Create a notebooks/csv_to_parquet.ipynb file and read the Parquet file into a DataFrame.

Then count how many different types of coffee contain milk in the dataset.

import pandas as pd
import os

df = pd.read_parquet(os.environ['HOME'] + '/Documents/code/my_apps/blake/tmp/coffee.parquet')
coffees_with_milk = df[df['has_milk'] == True]
coffees_with_milk.count()

Parquet is a better file format than CSV for almost all data analyses. Use this design pattern to build Parquet files, so you can perform your analyses quicker.

pyproject.toml

Here are the contents of the pyproject.toml file:

[tool.poetry]
name = "blake"
version = "0.1.0"
description = ""
authors = ["MrPowers"]

[tool.poetry.dependencies]
python = "^3.7"
pandas = "^1.1.1"
jupyter = "^1.0.0"
ipykernel = "^5.3.4"
pyarrow = "^1.0.1"

[tool.poetry.dev-dependencies]
pytest = "^5.2"

[build-system]
requires = ["poetry>=0.12"]
build-backend = "poetry.masonry.api"

The project dependencies clearly specify the versions that are required to run this project. The dev-dependencies specify additional dependencies that are required when running the test suite (i.e. when running poetry run pytest tests/).

poetry.lock

Here's how Poetry builds the virtual environment when poetry install is run:

If the poetry.lock file exists, use the exact dependency version specified in the lock file to build the virtual environment
If the poetry.lock file doesn't exist, then use the pypoetry.toml file to resolve the dependencies, build a lock file, and setup the virtual environment

You should check the lock file into source control so collaborators can build a virtual environment that's identical to what you're using.

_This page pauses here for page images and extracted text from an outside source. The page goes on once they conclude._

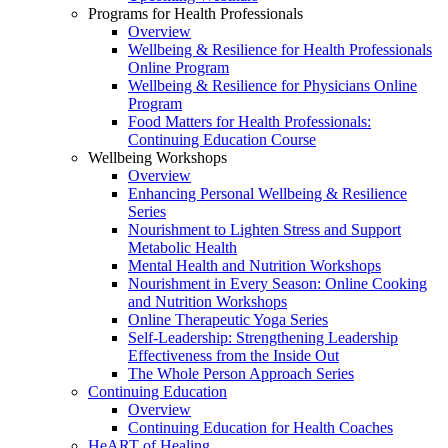
Programs for Health Professionals
Overview
Wellbeing & Resilience for Health Professionals
Online Program
Wellbeing & Resilience for Physicians Online
Program
Food Matters for Health Professionals:
Continuing Education Course
Wellbeing Workshops
Overview
Enhancing Personal Wellbeing & Resilience
Series
Nourishment to Lighten Stress and Support
Metabolic Health
Mental Health and Nutrition Workshops
Nourishment in Every Season: Online Cooking
and Nutrition Workshops
Online Therapeutic Yoga Series
Self-Leadership: Strengthening Leadership
Effectiveness from the Inside Out
The Whole Person Approach Series
Continuing Education
Overview
Continuing Education for Health Coaches
HeART of Healing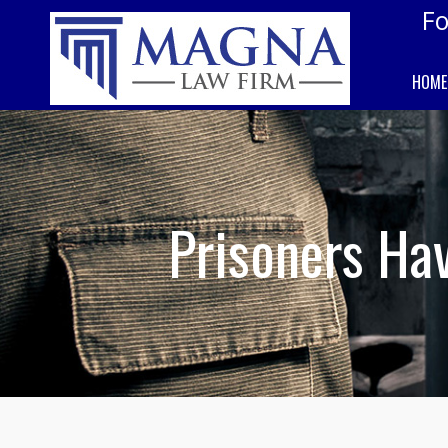
Fo
HOME
Prisoners Hav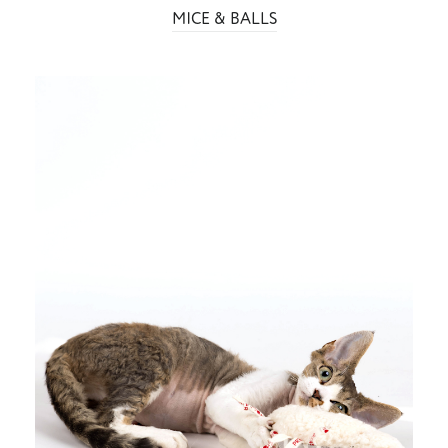
MICE & BALLS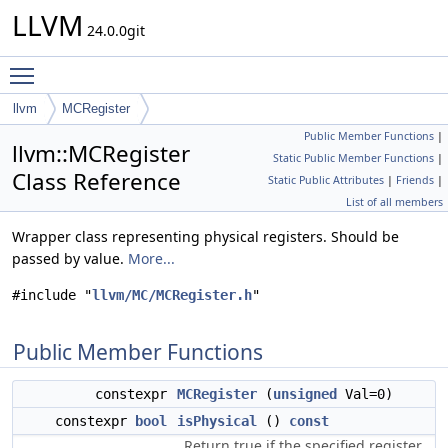
LLVM
24.0.0git
Toggle main menu visibility
llvm
MCRegister
Public Member Functions
|
llvm::MCRegister
Static Public Member Functions
|
Class Reference
Static Public Attributes
|
Friends
|
List of all members
Wrapper class representing physical registers. Should be
passed by value.
More...
#include "
llvm/MC/MCRegister.h
"
Public Member Functions
constexpr
MCRegister
(
unsigned
Val=0)
constexpr
bool
isPhysical
()
const
Return true if the specified register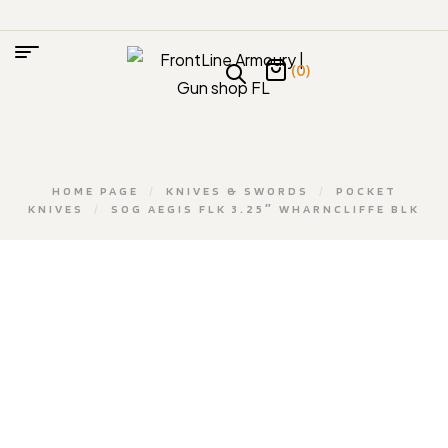
(0)
HOME PAGE
/
KNIVES & SWORDS
/
POCKET
KNIVES
/
SOG AEGIS FLK 3.25″ WHARNCLIFFE BLK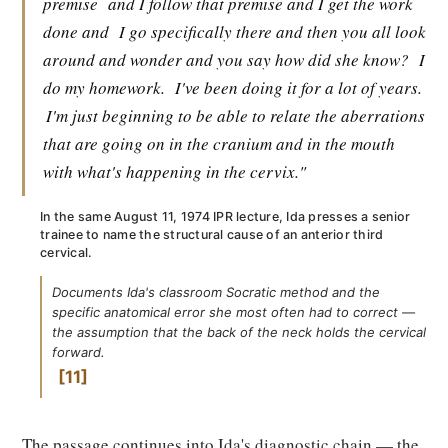
premise
and I follow that premise and I get the work
done and
I go specifically there and then you all look
around and wonder and you say how did she know?
I
do my homework.
I've been doing it for a lot of years.
I'm just beginning to be able to relate the aberrations
that are going on in the cranium and in the mouth
with what's happening in the cervix."
In the same August 11, 1974 IPR lecture, Ida presses a senior
trainee to name the structural cause of an anterior third
cervical.
Documents Ida's classroom Socratic method and the
specific anatomical error she most often had to correct —
the assumption that the back of the neck holds the cervical
forward.
11
The passage continues into Ida's diagnostic chain — the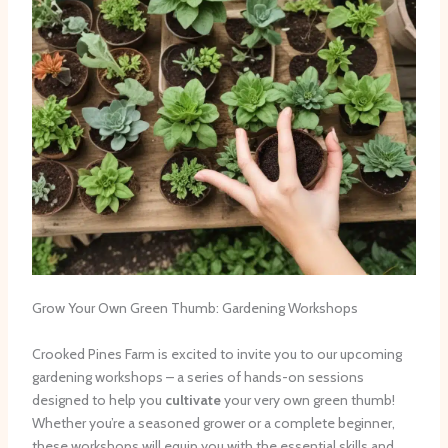
Grow Your Own Green Thumb: Gardening Workshops
Crooked Pines Farm is excited to invite you to our upcoming
gardening workshops – a series of hands-on sessions
designed to help you
cultivate
your very own green thumb!
Whether you’re a seasoned grower or a complete beginner,
these workshops will equip you with the essential skills and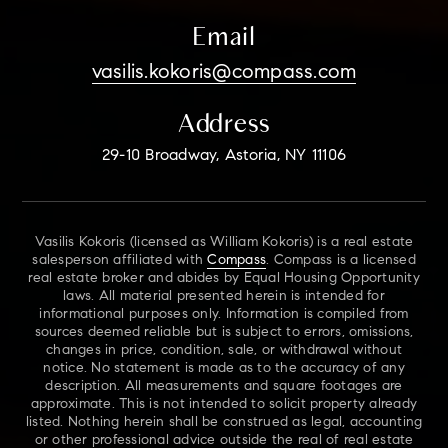
Email
vasilis.kokoris@compass.com
Address
29-10 Broadway, Astoria, NY 11106
Vasilis Kokoris (licensed as William Kokoris) is a real estate
salesperson affiliated with
Compass
. Compass is a licensed
real estate broker and abides by Equal Housing Opportunity
laws. All material presented herein is intended for
informational purposes only. Information is compiled from
sources deemed reliable but is subject to errors, omissions,
changes in price, condition, sale, or withdrawal without
notice. No statement is made as to the accuracy of any
description. All measurements and square footages are
approximate. This is not intended to solicit property already
listed. Nothing herein shall be construed as legal, accounting
or other professional advice outside the real of real estate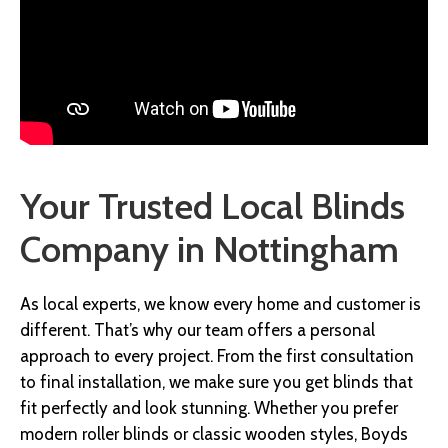
Your Trusted Local Blinds
Company in Nottingham
As local experts, we know every home and customer is
different. That’s why our team offers a personal
approach to every project. From the first consultation
to final installation, we make sure you get blinds that
fit perfectly and look stunning. Whether you prefer
modern roller blinds or classic wooden styles, Boyds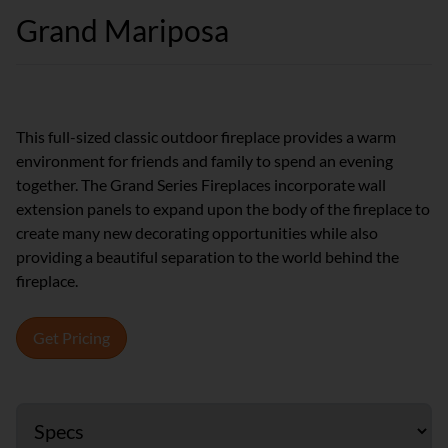
Grand Mariposa
This full-sized classic outdoor fireplace provides a warm
environment for friends and family to spend an evening
together. The Grand Series Fireplaces incorporate wall
extension panels to expand upon the body of the fireplace to
create many new decorating opportunities while also
providing a beautiful separation to the world behind the
fireplace.
Get Pricing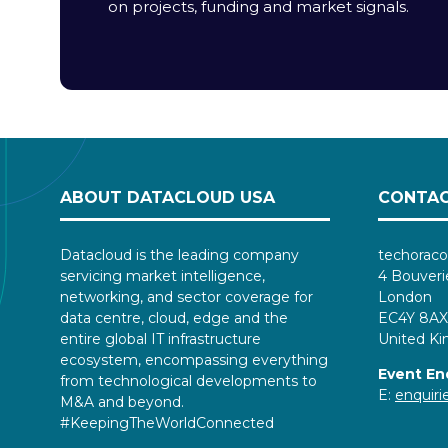
on projects, funding and market signals.
ABOUT DATACLOUD USA
CONTAC
Datacloud is the leading company
techoraco
servicing market intelligence,
4 Bouveri
networking, and sector coverage for
London
data centre, cloud, edge and the
EC4Y 8AX
entire global IT infrastructure
United K
ecosystem, encompassing everything
Event En
from technological developments to
E:
enquir
M&A and beyond.
#KeepingTheWorldConnected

If you're ever having trouble with the virtual environment or lock file, feel free to simply delete them and recreate them with poetry install. Don't manually modify the lock file or virtual environment.

Conclusion

Poetry allows for an amazing local workflow with Pandas and Jupyter.

Poetry virtual environments are clean, easy to use, and save you from dependency hell.

Poetry also makes it easy to work with Python cluster computing libraries like Dask and PySpark.

The Poetry workflow outlined in this post is especially useful, because it easily extends to a team of multiple developers. You can follow the steps outlined in this guide, upload your code to GitHub, so your teammates can clone the repo and run poetry install to create an identical development environment on their machine.

Poetry saves your teammates from suffering with Python dependency hell. Make your projects easy to use and you'll get more users and adoption!